---------- Exercise data

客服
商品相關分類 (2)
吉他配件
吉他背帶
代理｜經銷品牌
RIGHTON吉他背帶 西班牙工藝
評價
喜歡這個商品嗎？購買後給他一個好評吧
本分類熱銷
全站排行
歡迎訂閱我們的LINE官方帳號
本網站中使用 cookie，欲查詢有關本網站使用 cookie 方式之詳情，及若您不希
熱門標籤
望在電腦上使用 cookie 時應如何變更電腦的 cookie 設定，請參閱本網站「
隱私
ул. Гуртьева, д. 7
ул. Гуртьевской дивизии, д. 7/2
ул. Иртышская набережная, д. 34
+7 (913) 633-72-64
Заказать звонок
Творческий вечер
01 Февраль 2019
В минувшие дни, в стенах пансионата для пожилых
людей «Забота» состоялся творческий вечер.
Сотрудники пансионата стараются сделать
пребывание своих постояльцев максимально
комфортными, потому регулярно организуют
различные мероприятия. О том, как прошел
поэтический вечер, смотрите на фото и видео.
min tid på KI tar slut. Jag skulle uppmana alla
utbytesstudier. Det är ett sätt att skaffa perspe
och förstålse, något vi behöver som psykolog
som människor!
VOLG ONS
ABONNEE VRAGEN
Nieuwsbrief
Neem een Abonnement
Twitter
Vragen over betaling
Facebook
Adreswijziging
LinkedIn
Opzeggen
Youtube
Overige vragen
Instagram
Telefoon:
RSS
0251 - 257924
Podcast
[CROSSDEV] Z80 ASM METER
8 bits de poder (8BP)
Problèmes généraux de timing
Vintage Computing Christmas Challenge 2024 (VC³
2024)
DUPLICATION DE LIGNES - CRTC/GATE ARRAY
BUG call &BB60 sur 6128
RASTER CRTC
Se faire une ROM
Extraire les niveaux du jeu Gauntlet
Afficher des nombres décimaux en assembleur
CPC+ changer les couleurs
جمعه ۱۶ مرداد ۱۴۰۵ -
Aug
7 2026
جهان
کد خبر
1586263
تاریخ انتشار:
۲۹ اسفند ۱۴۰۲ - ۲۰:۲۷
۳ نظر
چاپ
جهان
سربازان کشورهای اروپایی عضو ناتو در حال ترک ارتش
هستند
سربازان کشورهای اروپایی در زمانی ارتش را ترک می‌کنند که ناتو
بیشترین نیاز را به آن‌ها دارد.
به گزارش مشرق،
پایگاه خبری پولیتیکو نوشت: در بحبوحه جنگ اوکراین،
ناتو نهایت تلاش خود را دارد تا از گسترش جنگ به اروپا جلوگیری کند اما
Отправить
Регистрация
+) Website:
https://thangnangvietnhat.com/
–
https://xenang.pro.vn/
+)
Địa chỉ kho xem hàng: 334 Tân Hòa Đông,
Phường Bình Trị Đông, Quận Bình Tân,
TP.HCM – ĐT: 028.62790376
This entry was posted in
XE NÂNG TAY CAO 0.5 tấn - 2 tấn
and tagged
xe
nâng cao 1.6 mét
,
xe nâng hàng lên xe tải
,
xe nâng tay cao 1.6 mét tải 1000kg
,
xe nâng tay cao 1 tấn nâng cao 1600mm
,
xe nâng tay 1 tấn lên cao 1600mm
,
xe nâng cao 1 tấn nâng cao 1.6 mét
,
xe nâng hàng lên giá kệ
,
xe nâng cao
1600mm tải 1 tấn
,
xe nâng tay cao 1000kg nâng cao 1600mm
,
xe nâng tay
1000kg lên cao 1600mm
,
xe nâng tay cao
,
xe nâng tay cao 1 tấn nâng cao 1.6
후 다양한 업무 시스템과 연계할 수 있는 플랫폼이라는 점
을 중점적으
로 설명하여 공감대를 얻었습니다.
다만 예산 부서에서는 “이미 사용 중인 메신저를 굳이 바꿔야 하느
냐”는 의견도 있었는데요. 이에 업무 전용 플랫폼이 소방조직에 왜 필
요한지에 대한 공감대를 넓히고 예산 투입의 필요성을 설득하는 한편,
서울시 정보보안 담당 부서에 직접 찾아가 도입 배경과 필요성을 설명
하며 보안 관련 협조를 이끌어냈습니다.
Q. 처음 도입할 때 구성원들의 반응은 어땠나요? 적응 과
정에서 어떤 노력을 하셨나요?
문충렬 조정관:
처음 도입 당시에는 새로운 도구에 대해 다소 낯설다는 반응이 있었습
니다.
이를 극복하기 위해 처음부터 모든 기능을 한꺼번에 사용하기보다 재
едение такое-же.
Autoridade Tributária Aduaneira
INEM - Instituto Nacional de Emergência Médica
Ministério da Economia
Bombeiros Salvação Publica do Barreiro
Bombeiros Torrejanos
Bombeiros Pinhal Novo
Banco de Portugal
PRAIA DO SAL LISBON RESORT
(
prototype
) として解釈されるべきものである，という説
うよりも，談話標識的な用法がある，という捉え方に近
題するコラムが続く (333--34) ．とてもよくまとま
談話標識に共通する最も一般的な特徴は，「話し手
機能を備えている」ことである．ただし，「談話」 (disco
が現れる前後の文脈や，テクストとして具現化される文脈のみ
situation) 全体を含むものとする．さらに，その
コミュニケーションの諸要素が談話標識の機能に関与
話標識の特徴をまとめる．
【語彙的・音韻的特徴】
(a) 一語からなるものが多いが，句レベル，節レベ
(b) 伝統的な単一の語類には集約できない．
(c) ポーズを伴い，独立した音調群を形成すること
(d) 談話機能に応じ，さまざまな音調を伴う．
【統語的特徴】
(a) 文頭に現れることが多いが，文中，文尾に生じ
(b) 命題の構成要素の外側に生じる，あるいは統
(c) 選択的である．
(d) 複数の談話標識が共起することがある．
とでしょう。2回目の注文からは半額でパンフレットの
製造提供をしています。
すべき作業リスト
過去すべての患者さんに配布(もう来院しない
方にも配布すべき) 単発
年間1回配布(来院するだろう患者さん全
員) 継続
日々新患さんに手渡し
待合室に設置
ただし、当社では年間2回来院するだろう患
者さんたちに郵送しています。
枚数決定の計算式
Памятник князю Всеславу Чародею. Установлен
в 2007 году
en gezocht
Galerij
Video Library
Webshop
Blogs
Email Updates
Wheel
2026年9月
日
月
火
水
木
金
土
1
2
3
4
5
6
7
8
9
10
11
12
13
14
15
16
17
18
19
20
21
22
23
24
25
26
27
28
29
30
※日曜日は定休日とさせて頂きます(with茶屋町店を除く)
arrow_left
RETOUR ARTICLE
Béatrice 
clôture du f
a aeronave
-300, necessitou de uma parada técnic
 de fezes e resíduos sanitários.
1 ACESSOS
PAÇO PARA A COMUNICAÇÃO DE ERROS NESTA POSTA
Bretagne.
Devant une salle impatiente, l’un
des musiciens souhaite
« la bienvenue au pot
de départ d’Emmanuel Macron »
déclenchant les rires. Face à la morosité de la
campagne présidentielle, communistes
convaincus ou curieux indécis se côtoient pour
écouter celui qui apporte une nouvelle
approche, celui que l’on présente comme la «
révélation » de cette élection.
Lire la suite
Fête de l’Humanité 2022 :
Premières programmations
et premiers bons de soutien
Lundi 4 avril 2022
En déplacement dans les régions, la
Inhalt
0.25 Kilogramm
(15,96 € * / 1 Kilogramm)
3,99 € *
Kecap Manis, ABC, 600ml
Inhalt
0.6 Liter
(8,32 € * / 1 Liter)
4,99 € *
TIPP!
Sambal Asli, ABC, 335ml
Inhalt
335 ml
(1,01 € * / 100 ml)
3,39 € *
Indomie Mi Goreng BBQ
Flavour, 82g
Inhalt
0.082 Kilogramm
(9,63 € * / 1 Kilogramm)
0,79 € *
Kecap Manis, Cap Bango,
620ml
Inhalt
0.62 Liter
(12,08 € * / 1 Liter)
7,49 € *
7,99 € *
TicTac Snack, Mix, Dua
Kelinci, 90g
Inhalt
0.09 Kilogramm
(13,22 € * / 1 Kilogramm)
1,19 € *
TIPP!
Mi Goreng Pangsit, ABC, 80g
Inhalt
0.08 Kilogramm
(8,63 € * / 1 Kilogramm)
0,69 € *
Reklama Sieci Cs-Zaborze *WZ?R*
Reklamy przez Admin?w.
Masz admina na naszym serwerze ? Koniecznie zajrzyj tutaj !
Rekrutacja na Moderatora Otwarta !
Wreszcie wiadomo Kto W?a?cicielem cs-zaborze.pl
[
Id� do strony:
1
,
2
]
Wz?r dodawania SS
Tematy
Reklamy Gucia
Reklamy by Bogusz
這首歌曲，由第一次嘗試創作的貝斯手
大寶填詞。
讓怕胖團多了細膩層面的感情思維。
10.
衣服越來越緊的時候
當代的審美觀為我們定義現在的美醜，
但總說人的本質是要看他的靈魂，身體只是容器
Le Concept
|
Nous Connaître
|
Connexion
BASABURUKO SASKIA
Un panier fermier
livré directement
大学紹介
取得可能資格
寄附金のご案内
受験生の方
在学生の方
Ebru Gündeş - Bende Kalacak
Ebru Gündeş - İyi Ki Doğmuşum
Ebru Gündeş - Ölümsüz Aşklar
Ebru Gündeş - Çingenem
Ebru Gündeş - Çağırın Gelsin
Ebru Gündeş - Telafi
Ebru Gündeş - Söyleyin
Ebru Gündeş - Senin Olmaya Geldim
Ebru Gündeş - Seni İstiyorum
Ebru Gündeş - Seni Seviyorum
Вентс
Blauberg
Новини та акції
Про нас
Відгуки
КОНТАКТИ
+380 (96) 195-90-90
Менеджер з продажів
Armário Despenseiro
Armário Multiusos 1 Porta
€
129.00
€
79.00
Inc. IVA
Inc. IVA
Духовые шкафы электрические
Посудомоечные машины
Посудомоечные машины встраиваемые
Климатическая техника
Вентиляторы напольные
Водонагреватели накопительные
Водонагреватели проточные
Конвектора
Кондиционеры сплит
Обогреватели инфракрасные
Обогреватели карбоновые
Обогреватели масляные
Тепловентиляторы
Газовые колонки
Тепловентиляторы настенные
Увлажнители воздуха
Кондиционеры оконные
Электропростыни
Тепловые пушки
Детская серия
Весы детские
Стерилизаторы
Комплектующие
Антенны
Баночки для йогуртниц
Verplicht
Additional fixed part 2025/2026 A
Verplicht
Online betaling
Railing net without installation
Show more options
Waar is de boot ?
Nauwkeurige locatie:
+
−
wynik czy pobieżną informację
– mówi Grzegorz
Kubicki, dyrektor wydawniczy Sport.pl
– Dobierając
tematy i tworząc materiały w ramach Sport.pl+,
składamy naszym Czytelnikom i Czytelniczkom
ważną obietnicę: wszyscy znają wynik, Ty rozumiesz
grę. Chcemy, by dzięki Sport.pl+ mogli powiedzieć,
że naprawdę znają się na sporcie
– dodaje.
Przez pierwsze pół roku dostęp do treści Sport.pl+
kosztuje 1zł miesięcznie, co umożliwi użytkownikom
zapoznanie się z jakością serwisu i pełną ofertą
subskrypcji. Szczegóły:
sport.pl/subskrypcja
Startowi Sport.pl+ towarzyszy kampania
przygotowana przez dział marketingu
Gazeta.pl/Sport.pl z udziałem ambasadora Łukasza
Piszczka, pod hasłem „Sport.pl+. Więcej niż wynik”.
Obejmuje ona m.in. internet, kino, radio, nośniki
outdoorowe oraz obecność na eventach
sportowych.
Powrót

--------------------

> [Work instructions] Copy exactly the stretch of data above from the line with "Заказать звонок" through the line with "Nieuwsbrief", and omit all other lines.

> [Final answer]
Заказать звонок
Творческий вечер
01 Февраль 2019
В минувшие дни, в стенах пансионата для пожилых
людей «Забота» состоялся творческий вечер.
Сотрудники пансионата стараются сделать
пребывание своих постояльцев максимально
комфортными, потому регулярно организуют
различные мероприятия. О том, как прошел
поэтический вечер, смотрите на фото и видео.
min tid på KI tar slut. Jag skulle uppmana alla
utbytesstudier. Det är ett sätt att skaffa perspe
och förstålse, något vi behöver som psykolog
som människor!
VOLG ONS
ABONNEE VRAGEN
Nieuwsbrief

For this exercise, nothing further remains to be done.